鳥見を始めた4年ほど前、コサギの写真を撮っていると、何だかよくわからないのだけれども、青い嘴をしたコサギがいます。コサギの嘴は通年黒とされているので、何かおかしいと思いました。しかし、すべてのコサギが青嘴というのではなく、青いのは一部のコサギで、それ以外のコサギは黒です。不思議に思ってカメラを介さず、双眼鏡のみを通してみても青い嘴のものは青です。肉眼でも青嘴が認められればいいのですが、今のところよくわかりません。時期的には夏よりも冬に青嘴のコサギの頻度が高いです。また、コサギは繁殖期に目先と足指が紅くなる婚姻色を呈しますが、婚姻色と嘴の色には関連性は認められないようです。いつも観察している場所のコサギは、他地域のコサギに比べて青嘴の頻度が高いように思われます。従って、嘴の青化には環境や餌などの地域特異性があるのかもしれません。青化する理由はわかりません、しかし鳥の嘴もヒトの皮膚と同じように角化して表面が剥がれ落ちていくと思われますが、その角化層が太陽光線にさらされることによって、青く光っているのではないかと想像しています。また、鳥は紫外線領域の光を見ることができます。青い嘴は鳥が認識できる紫外領域で何らかの色変化をきたしているのかもしれません。

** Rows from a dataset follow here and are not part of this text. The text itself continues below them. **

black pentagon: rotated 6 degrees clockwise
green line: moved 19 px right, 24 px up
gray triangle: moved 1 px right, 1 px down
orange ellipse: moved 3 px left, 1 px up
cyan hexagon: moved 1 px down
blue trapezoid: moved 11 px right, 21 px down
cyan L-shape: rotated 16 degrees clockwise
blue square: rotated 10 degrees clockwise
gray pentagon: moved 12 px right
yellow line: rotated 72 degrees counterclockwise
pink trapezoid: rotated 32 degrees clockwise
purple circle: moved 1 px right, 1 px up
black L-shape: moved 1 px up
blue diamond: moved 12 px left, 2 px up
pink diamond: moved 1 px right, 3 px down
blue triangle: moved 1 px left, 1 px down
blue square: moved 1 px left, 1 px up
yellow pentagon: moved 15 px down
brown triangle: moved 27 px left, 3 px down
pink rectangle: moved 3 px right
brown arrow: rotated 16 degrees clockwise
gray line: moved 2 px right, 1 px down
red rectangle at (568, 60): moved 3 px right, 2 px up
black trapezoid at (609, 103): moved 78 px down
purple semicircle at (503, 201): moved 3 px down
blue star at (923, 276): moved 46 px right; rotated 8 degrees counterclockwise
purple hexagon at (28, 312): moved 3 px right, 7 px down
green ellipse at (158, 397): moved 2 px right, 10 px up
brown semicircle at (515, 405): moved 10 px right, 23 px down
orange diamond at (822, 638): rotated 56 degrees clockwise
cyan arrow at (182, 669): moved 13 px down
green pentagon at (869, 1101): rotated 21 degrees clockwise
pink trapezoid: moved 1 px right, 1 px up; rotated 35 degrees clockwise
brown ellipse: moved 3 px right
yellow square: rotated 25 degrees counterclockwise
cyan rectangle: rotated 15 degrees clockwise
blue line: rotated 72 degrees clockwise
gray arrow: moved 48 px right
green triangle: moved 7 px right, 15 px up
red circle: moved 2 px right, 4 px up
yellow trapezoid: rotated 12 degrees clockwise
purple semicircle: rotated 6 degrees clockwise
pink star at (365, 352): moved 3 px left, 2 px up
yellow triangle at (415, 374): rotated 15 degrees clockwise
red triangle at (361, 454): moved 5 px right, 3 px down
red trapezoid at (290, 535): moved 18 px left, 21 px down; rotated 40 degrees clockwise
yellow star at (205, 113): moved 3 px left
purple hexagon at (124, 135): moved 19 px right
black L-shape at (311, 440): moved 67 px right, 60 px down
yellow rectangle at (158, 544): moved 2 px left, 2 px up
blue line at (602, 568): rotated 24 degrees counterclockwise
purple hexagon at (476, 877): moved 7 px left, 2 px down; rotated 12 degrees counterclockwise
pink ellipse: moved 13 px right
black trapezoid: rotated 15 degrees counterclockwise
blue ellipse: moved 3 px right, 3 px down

野鳥の会などの野鳥を専門にしている方々にコサギの青嘴のことを聞いてみるのですが、どなたも今までに聞いたことが無いとおっしゃいます。それに、このようなことはすでに報告されているのではないかと文献を調べるのですが、一報も出てきません。どなたか、私と同じようなことを経験された方はいらっしゃいませんか?